Pau­ken­schlag in der 2. Liga. Der 1. FC Mag­de­burg holt Michael Oen­ning als neuen Trainer. Ein Jahr­hun­dert­transfer?
Hansa Ros­tock hat Jari Lit­manen an die Ostsee gelockt, die Löwen haben Davor Šuker nach Gie­sing geholt, der VfB konnte sich die Dienste von Jon Dahl Tomasson sichern und der FC Schalke hat Edi Glieder zum Knappen gemacht. Alles beein­dru­ckend, aber wenn der Name Oen­ning fällt, dann hat das eine ganz andere Dimen­sion. Ver­gleichbar wäre es, wenn die Klasse 7b der Erich-Kästner-Schule Bit­ter­feld Leo­nardo DiCa­prio für die Haupt­rolle in ihrem Thea­ter­stück enga­gieren würde.

Oen­ning war zuletzt Trainer von Vasas Buda­pest, spielte sogar um die unga­ri­sche Meis­ter­schaft mit. Hätten nicht grö­ßere Ver­eine als ein Zweit­li­gist Schlange stehen müssen?
Bei Man­United, Real Madrid und den Bayern hat es in der letzten Zeit gekri­selt. Wenn die Herren in den Füh­rungs­etagen nur einen Funken Fach­kom­pe­tenz besitzen, haben sie sich dort auch mit der Per­so­nalie Oen­ning beschäf­tigt. Auf der anderen Seite haben ins­be­son­dere die Bayern in den ver­gan­genen Jahren ein unglück­li­ches Händ­chen bei Per­so­nal­ent­schei­dungen bewiesen. Wie kann man bitte einen Michael Ren­sing vom Hof jagen, aber an einem Manuel Neuer fest­halten? Uli Hoeneß sollte das Ruder end­lich an Chris­tian Ner­linger über­geben.

Wieso wollte Mag­de­burg unbe­dingt Oen­ning – und nicht Holger Fach?
Zum einen kann das an seinem char­manten Lächeln liegen, zum anderen aber auch an der feschen Frisur. Seinen pfif­figen Kinn­bart hat er ja leider nicht mehr. Viel­leicht möchte der FCM aber auch ledig­lich einen guten Pia­nisten oder jemanden mit Herz­blatt-Erfah­rung in seinen Reihen wissen. Am Ende musste sich der Vor­stand ver­mut­lich zwi­schen Michael Oen­ning, Hans Meyer und Peter Neururer ent­scheiden.
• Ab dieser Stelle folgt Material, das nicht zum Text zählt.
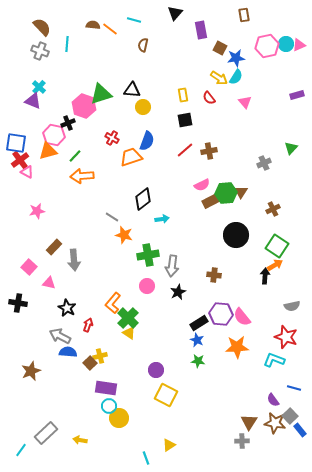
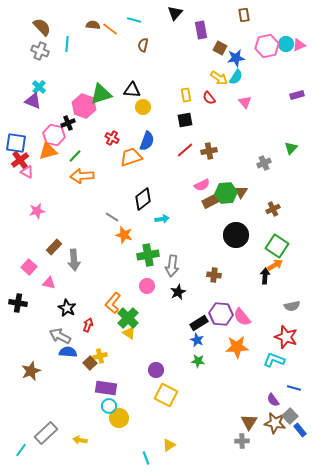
yellow rectangle at (183, 95): moved 3 px right
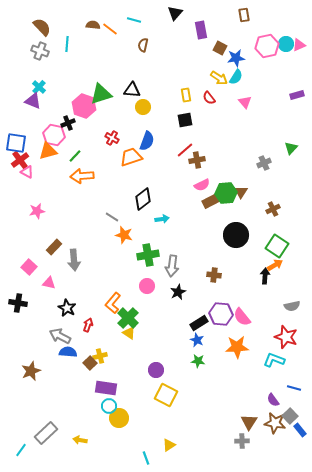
brown cross at (209, 151): moved 12 px left, 9 px down
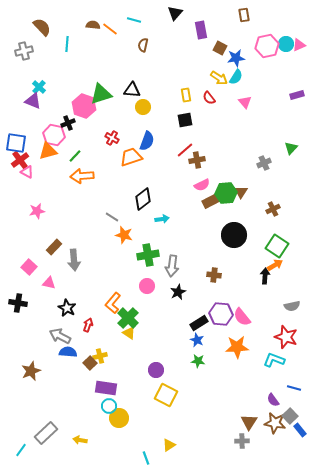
gray cross at (40, 51): moved 16 px left; rotated 36 degrees counterclockwise
black circle at (236, 235): moved 2 px left
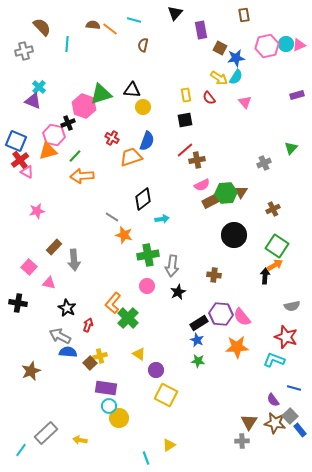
blue square at (16, 143): moved 2 px up; rotated 15 degrees clockwise
yellow triangle at (129, 333): moved 10 px right, 21 px down
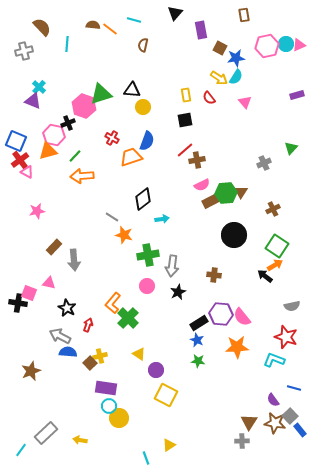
pink square at (29, 267): moved 26 px down; rotated 21 degrees counterclockwise
black arrow at (265, 276): rotated 56 degrees counterclockwise
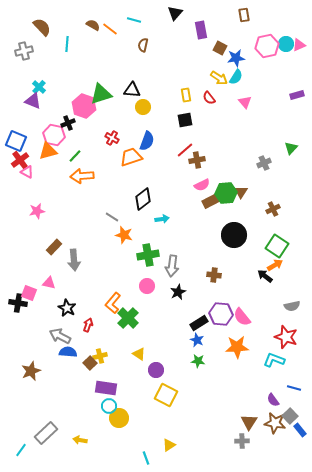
brown semicircle at (93, 25): rotated 24 degrees clockwise
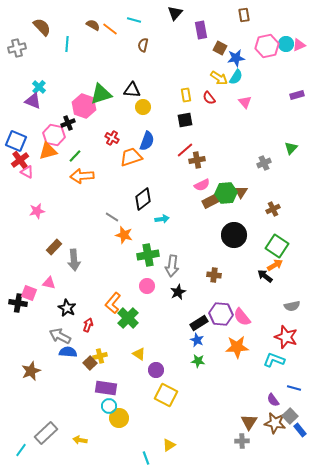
gray cross at (24, 51): moved 7 px left, 3 px up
Michael Oen­ning gilt als Inno­vator. Als einer, der den Fuß­ball anders denkt. Worauf können sich die Fans in Mag­de­burg freuen?
Nicht nur die Fans, son­dern ganz Fuß­ball­deutsch­land kann sich auf das Oenning‘sche Fuß­ball­prinzip freuen. Also auf rus­ti­kalen, ehr­li­chen Fuß­ball. Fuß­ball ohne Schwalben und ohne Fort­nite-Jubel, dafür aber mit Libero, Blut­grät­schen, Rudel­bil­dungen, tech­nisch anspruchs­vollen Stock­feh­lern und Spie­lern, die abends auch mal zwei bis zehn Bier­chen an der Hotelbar trinken dürfen.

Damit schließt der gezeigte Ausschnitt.